**Exercise details:** Please repeat, precisely as written, only the lines from the one containing "Outline anything matching" through the last line of the records below, pictures omitted.
──────── Provided data ────────
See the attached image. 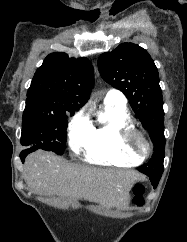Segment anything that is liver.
Masks as SVG:
<instances>
[{"mask_svg":"<svg viewBox=\"0 0 187 242\" xmlns=\"http://www.w3.org/2000/svg\"><path fill=\"white\" fill-rule=\"evenodd\" d=\"M23 177L36 193L85 199L107 208L125 209L130 203L129 192L139 174L69 163L53 153L37 151L26 158Z\"/></svg>","mask_w":187,"mask_h":242,"instance_id":"6515ba94","label":"liver"}]
</instances>
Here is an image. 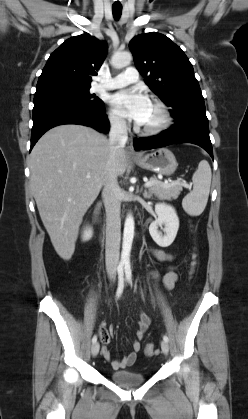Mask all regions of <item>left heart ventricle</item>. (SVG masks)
I'll return each instance as SVG.
<instances>
[{
	"instance_id": "1",
	"label": "left heart ventricle",
	"mask_w": 248,
	"mask_h": 419,
	"mask_svg": "<svg viewBox=\"0 0 248 419\" xmlns=\"http://www.w3.org/2000/svg\"><path fill=\"white\" fill-rule=\"evenodd\" d=\"M160 120V113L159 111L150 104L147 116L145 120L140 124L141 126H152L158 123Z\"/></svg>"
}]
</instances>
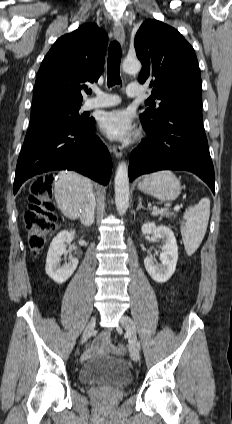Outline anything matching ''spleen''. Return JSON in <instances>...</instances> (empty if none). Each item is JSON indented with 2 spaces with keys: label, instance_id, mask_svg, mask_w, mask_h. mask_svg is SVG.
Instances as JSON below:
<instances>
[{
  "label": "spleen",
  "instance_id": "obj_1",
  "mask_svg": "<svg viewBox=\"0 0 232 424\" xmlns=\"http://www.w3.org/2000/svg\"><path fill=\"white\" fill-rule=\"evenodd\" d=\"M210 217V200L204 197L197 205L189 206L181 223V235L186 254L191 256L200 246Z\"/></svg>",
  "mask_w": 232,
  "mask_h": 424
}]
</instances>
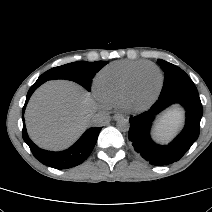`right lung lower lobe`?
Listing matches in <instances>:
<instances>
[{
    "label": "right lung lower lobe",
    "mask_w": 212,
    "mask_h": 212,
    "mask_svg": "<svg viewBox=\"0 0 212 212\" xmlns=\"http://www.w3.org/2000/svg\"><path fill=\"white\" fill-rule=\"evenodd\" d=\"M45 81L43 79H37V81L31 86L27 93L25 105L22 110V114H24L26 105L32 93ZM23 120V131L22 136L24 141L30 147V150L34 157L39 160L42 164L56 168V169H67L74 166L79 165L82 163L91 153L93 150L99 132L101 130L100 127L98 128H90L88 129L80 139L69 149L61 152H51L40 149L37 147L29 138L25 123H24V116H22Z\"/></svg>",
    "instance_id": "98d812e1"
}]
</instances>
────────
**Expected output:**
Outline anything matching ''spleen''. Return JSON in <instances>...</instances> (empty if none). Each item is JSON indented with 2 spaces with keys: label, instance_id, mask_svg, mask_w, mask_h. mask_svg is SVG.
Instances as JSON below:
<instances>
[{
  "label": "spleen",
  "instance_id": "obj_1",
  "mask_svg": "<svg viewBox=\"0 0 232 424\" xmlns=\"http://www.w3.org/2000/svg\"><path fill=\"white\" fill-rule=\"evenodd\" d=\"M210 217V200L204 197L197 205L189 206L181 223V235L186 254L191 256L200 246Z\"/></svg>",
  "mask_w": 232,
  "mask_h": 424
}]
</instances>
`right lung lower lobe`?
Listing matches in <instances>:
<instances>
[{
    "label": "right lung lower lobe",
    "mask_w": 212,
    "mask_h": 212,
    "mask_svg": "<svg viewBox=\"0 0 212 212\" xmlns=\"http://www.w3.org/2000/svg\"><path fill=\"white\" fill-rule=\"evenodd\" d=\"M45 81L43 79H37V81L31 86L27 93L25 105L22 110V114H24L26 105L32 93ZM23 120V131L22 136L24 141L30 147V150L34 157L39 160L42 164L56 168V169H67L74 166L79 165L82 163L91 153L93 150L99 132L101 130L100 127L98 128H90L88 129L80 139L69 149L61 152H51L40 149L37 147L29 138L25 123H24V116H22Z\"/></svg>",
    "instance_id": "98d812e1"
}]
</instances>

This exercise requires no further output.